Le Danemark s’enflamme pour son champion

« Au pays, les gens pensent plus ou moins qu’il peut gagner le Tour ! Ils sont très excités à propos de lui. Pour le grand public « the hype is on », il est à la mode et on en parle comme d’un vrai favori. » Quand Jimmi Willemoes-Jensen, journaliste dans le quotidien Ekstra Bladet, décrit la folie qui prend son bout de terre à propos de Jakob Fuglsang, un sourire inénarrable traverse son visage, d’excitation à première vue. « La télévision au Danemark est focalisée sur lui. Il est dans tous les journaux télévisés, tous les talk show. Tout le monde le connaissait déjà avant le Dauphiné mais cette victoire a décuplé l’attention autour de lui. » Jakob Fuglsang est une star : « Il n’est pas pourchassé par les paparazzis, mais tout le monde connaît Jakob au Danemark. Il a un impact comparable au footballeur Christian Eriksen. »

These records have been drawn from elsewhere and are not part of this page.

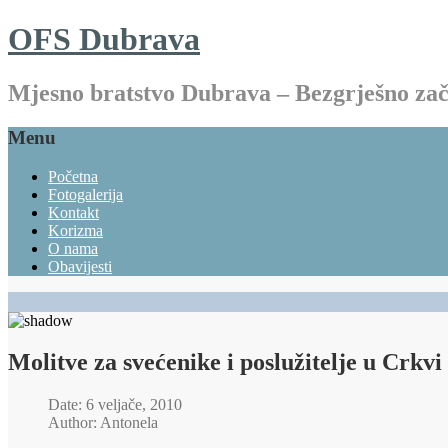
OFS Dubrava
Mjesno bratstvo Dubrava – Bezgrješno z
Menu
Početna
Fotogalerija
Kontakt
Korizma
O nama
Obavijesti
Molitve za svećenike i poslužitelje u Crkvi
Date: 6 veljače, 2010
Author: Antonela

Il avait le potentiel pour gagner le Tour il y a sept, huit ans. Je pense qu’il ne l’a plus désormais.

Michael Rasmussen

Jimmi Willemoes-Jensen finit par dévoiler l’ironie de son sourire et en profite pour nuancer : « Les gens qui connaissent vraiment le vélo relativisent. Il ne peut pas faire mieux qu’un Top 10, peut-être aussi bien que sa septième place en 2013 mais c’est le maximum. » Et Michael Rasmussen, l’ancien maillot à pois, d’ajouter : « Il avait le potentiel pour gagner le Tour il y a sept, huit ans. Je pense qu’il ne l’a plus désormais. J’ai longtemps pensé qu’il en avait les possibilités, mais il n’a plus 24 ans. Son potentiel nous l’avons déjà vu, c’est celui d’un bon coureur, pas d’un vainqueur du Tour. »

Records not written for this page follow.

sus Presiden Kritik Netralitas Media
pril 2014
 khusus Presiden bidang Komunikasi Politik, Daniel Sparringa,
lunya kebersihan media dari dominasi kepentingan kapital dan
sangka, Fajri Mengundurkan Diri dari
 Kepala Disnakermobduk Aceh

L’ancien maillot jaune déchu est catégorique. Jimmi Willemoes-Jensen, un brin plus diplomate, lance une explication supplémentaire à celle du manque de talent pur : « On est dubitatifs sur le fait qu’il soit le n°1 de son équipe, surtout après la performance de Fabio Aru dans son championnat national. Ça a fait les gros titres au Danemark. » Et lorsque l’on parle à Alexandre Vinokourov, le manager général d’Astana, ces doutes se confirment à mi-voix : « La stratégie va se dessiner au jour le jour. Pour Fabio d’abord, mais aussi pour Jakob vu sa forme cette année, admet Vino, sans équivoque. Le seul but, c’est le maillot jaune. » Le sous-entendu est clair, là où Aru a talent, jeunesse et expérience d’une victoire sur trois semaines, son coéquipier n’a qu’une septième place vieille de quatre ans sur le Tour.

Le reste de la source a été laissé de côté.